Ennio Proietti nacque il 3 maggio del 1919 a Tolentino, in provincia di Macerata, da Umberto e Lucia Matteacci. Cresciuto in una famiglia dalla forte tradizione cattolica, fin da giovanissimo fece parte del circolo Giac «San Francesco», attivo presso la parrocchia della basilica San Nicola del paese natale, prima come aspirante e poi come socio effettivo. Dimostratosi particolarmente dedito alle attività e zelante negli impegni associativi, nel corso del tempo venne nominato prima delegato Aspiranti e, quindi, vicepresidente parrocchiale.
Allo scoppio della Seconda guerra mondiale venne richiamato per assolvere agli obblighi di leva e, dopo un breve periodo di formazione militare, gli fu assegnato il grado di maresciallo d’artiglieria e si vide destinato a una divisione di fanteria del Regio esercito.

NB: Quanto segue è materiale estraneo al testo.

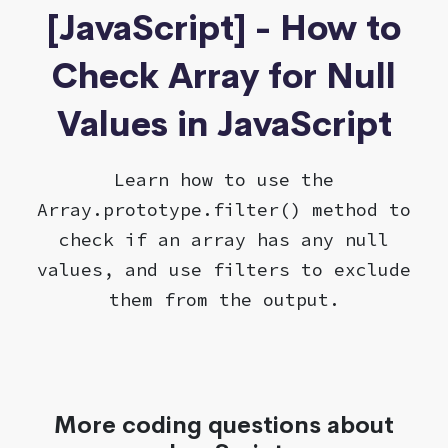
[JavaScript] - How to
Check Array for Null
Values in JavaScript
Learn how to use the
Array.prototype.filter() method to
check if an array has any null
values, and use filters to exclude
them from the output.
More coding questions about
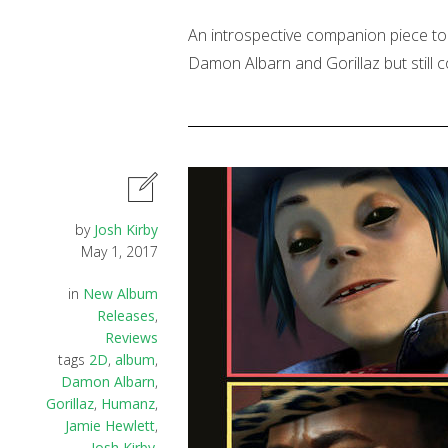
An introspective companion piece to 
Damon Albarn and Gorillaz but still 
by
Josh Kirby
May 1, 2017
in
New Album
Releases
,
Reviews
tags
2D
,
album
,
Damon Albarn
,
Gorillaz
,
Humanz
,
Jamie Hewlett
,
Josh Kirby
,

Alla data dell’armistizio, per non essere costretto ad arruolarsi nella Wehrmacht o vedersi deportato in Germania, decise di lasciare il proprio posto e far ritorno a casa dove rimase per qualche mese nascosto presso l’abitazione familiare.
Richiamato nuovamente sotto le armi dai bandi di reclutamento emanati dal generale Graziani, nel marzo del 1944 decise di porsi alla testa di un gruppo di soci del circolo Giac di Tolentino e di raggiungere le formazioni partigiane attive nel maceratese. Inseritosi tra le fila del battaglione Nicolò della brigata Garibaldi Spartaco, allora guidata da Achille Barilatti, grazie alle sue capacità militari venne designato nel ruolo di comandante di una squadra impegnata in operazione di sabotaggio e di recupero di armamento e munizioni. In poco tempo la formazione si attestò nel territorio del comune di Montalto di Cessapalombo dove, visto il supporto ricevuto dalla popolazione locale, ebbe modo di posizionare il proprio comando per il coordinamento delle attività clandestine.
Il 22 marzo successivo, durante una vastissima operazione di rastrellamento condotta dal 1° battaglione M Camicie nere «IX Settembre» allo scopo di fiaccare la Resistenza nella zona sud delle Marche, P. venne raggiunto e catturato insieme a diversi compagni senza che potesse approntare la seppur minima azione di contrasto alle forze nemiche. Durante la stessa giornata i militi fascisti procedettero all’immediata fucilazione dei trentadue partigiani fermati e di due civili accusati di supportare le attività dei ribelli. Questo tragico episodio venne ricordato nel dopoguerra come l’«eccidio di Montalto» e nel luogo della strage fu costruito un monumento in memoria dei caduti per mano fascista.